Seven housekeeping
genes (acbZ, bglA, cat, dapE, dat, ldh, and lhkA) were selected for the MLST analyses (Additional file 2: CAL-101 mw Table S2) [9]. Alleles and sequence types (ST) are freely I-BET-762 nmr available at http://www.pasteur.fr/mlst. For analyses, sequences were concatenated either for the virulence or the housekeeping genes in an MLST scheme. For each MLST locus, including the 748 L. monocytogenes strains, an allele number was given to each distinct sequence variant. MLST analysis links profiles so that the sum of the distances (number of distinct alleles between two profiles) is minimized [24]. Each circle represented in Figure 3 corresponds to a ST number, attributed to each distinct combination of alleles on the seven genes. The size of the circle corresponds to the number of strains with that particular profile.
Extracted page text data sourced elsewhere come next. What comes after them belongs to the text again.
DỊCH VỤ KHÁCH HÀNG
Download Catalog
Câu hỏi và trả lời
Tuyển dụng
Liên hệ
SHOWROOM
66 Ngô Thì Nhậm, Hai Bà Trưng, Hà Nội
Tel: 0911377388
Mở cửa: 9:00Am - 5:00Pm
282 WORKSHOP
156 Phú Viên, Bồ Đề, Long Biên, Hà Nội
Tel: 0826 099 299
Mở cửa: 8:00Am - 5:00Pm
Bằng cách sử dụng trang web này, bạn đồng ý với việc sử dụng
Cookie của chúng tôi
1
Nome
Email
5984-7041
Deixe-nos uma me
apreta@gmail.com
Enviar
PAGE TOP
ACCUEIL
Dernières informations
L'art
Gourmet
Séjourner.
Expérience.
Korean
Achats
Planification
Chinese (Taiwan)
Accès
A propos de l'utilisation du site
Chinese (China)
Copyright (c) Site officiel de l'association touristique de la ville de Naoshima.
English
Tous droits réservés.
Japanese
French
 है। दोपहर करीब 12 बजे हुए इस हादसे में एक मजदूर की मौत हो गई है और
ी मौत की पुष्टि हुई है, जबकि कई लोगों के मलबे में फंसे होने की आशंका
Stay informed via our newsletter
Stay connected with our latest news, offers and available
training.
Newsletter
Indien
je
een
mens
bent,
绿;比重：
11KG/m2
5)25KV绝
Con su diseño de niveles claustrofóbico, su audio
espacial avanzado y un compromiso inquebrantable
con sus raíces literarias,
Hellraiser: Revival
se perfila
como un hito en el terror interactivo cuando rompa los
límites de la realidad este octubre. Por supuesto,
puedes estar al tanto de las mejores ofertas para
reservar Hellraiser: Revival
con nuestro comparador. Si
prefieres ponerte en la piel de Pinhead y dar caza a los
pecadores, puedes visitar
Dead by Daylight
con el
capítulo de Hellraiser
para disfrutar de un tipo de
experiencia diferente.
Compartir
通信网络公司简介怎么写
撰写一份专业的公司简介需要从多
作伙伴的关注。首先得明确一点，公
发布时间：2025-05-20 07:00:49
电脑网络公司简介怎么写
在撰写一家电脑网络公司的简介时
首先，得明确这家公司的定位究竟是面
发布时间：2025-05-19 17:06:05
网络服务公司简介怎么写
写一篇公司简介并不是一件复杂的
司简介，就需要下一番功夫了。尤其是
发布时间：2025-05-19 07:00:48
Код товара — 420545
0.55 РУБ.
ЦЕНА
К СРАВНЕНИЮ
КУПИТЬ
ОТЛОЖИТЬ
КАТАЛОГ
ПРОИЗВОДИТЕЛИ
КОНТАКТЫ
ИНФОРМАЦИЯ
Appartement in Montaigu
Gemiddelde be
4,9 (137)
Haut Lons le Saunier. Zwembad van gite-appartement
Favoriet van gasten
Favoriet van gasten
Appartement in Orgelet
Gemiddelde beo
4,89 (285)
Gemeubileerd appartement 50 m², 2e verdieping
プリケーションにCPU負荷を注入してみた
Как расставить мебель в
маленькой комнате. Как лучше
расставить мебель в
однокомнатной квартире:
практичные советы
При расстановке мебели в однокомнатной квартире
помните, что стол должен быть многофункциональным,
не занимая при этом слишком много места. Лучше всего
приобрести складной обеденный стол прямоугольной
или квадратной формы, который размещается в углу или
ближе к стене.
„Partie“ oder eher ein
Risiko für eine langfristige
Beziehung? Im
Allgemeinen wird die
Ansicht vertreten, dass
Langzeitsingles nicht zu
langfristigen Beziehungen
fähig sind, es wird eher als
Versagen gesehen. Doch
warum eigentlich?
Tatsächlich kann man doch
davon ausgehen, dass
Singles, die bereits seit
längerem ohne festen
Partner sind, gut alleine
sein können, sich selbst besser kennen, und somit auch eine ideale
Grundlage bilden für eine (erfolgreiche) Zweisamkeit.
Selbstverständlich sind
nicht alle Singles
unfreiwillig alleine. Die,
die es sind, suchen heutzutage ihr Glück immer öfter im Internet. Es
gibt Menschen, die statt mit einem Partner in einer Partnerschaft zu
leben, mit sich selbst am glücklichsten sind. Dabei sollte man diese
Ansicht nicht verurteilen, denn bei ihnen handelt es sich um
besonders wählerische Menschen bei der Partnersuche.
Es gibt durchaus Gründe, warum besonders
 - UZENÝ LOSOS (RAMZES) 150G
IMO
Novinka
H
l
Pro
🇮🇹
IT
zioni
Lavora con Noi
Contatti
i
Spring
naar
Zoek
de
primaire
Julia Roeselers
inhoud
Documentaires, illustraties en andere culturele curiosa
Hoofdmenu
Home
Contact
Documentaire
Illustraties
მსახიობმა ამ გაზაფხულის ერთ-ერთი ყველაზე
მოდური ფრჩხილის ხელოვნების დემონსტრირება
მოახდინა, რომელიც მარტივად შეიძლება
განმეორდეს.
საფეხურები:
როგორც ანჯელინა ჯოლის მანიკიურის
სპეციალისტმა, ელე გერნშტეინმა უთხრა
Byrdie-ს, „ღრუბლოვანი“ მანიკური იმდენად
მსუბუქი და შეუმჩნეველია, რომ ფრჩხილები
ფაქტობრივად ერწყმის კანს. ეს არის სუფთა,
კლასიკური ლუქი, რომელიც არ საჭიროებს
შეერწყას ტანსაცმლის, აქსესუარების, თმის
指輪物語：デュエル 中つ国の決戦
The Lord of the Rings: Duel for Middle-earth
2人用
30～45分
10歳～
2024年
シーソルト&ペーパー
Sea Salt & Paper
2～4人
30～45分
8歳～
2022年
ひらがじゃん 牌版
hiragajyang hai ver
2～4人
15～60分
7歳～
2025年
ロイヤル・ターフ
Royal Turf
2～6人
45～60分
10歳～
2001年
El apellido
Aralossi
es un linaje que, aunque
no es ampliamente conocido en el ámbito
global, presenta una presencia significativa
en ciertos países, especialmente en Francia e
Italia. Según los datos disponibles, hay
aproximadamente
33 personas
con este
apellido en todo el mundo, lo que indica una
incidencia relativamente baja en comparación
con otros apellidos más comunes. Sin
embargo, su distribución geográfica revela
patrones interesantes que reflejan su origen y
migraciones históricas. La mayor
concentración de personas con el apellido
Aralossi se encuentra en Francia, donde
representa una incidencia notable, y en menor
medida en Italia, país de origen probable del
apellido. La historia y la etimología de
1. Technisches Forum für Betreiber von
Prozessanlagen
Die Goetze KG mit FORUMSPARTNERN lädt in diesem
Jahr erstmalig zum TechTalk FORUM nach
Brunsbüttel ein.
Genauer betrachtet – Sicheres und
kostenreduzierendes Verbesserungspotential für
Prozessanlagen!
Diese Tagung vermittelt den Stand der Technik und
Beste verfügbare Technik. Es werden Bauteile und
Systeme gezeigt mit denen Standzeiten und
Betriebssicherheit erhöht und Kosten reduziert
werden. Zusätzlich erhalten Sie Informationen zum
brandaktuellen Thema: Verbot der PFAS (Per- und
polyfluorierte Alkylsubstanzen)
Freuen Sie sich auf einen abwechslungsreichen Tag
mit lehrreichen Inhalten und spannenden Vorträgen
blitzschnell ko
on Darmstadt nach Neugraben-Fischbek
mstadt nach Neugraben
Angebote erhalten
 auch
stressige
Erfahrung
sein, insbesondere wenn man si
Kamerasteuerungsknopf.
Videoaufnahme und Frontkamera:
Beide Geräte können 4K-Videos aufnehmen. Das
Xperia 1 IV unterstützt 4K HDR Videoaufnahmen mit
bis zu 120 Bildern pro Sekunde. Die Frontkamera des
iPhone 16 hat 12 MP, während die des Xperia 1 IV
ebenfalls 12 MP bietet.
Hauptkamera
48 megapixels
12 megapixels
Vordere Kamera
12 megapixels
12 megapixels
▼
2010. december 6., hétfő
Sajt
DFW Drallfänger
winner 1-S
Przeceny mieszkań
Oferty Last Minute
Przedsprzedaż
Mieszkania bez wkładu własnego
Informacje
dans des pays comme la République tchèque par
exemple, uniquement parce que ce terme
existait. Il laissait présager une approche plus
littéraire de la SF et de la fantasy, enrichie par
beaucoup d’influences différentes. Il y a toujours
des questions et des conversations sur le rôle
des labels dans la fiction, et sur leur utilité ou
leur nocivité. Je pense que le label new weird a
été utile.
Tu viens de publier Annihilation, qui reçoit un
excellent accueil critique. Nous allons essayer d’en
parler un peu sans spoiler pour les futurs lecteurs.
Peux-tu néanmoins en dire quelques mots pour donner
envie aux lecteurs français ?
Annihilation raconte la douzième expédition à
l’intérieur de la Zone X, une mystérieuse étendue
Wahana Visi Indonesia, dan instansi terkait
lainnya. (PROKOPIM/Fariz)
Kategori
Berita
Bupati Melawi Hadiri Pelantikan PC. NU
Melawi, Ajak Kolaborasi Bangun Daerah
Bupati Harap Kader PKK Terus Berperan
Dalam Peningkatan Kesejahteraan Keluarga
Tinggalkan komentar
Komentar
The dendrograms of the concatenated nucleotide sequences of virulence and housekeeping genes AMN-107 manufacturer with the
Neighbor-Joining (NJ) method and MLST analysis were performed using BioNumerics v4.6. Optical mapping Optical maps were prepared on the Argus™ Optical Mapping System by OpGen (Gaithersburg, MD USA), as described previously [25]. This method scans and assesses the architecture of complete bacterial genomes. Briefly, following cell lysis, genomic DNA molecules were spread and immobilized onto derivatized glass slides and digested by NcoI. After restriction digestion, a small gap in the DNA at the precise location of the restriction endonuclease cleavage site is left. The DNA digests were stained with YOYO-1 fluorescent dye, and photographed with a fluorescence microscope interfaced with a digital camera. Automated image-analysis software located and sized fragments, based on YOYO-1 binding and assembled multiple scans, into whole-chromosome optical maps. The average size of each restriction fragment (measured in 30–100 different molecules in the assembly) was determined and used to create a linear “consensus 4-Aminobutyrate aminotransferase map” on which each restriction
site is represented by a vertical line. Nucleotide sequences The DNA sequences of the MLST loci have been deposited in GenBank under accession numbers EU294615-EU294706 (abcZ), EU294707-EU294797 (bglA), EU294798-EU294889 (cat), EU294890-EU294981 (dapE), EU294982-EU295073 (dat), (EU295074-EU295165 (ldh), EU295166-EU295257 (lhkA), EU294523-EU294614 (prfA), EU295258-EU295336 (actA), and EU295337-EU295423 (inlA). Acknowledgements This study was supported by grants from the Conseil Régional du Centre and the Ministère de l’Agriculture et de la Forêt, by Institut Pasteur (Paris, France), and the Institut de Veille Sanitaire (Saint-Maurice, France). It was also funded by an INRA food research programme. S. Témoin holds a Doctoral fellowship from the Région Centre and the Institut National de Recherche Agronomique.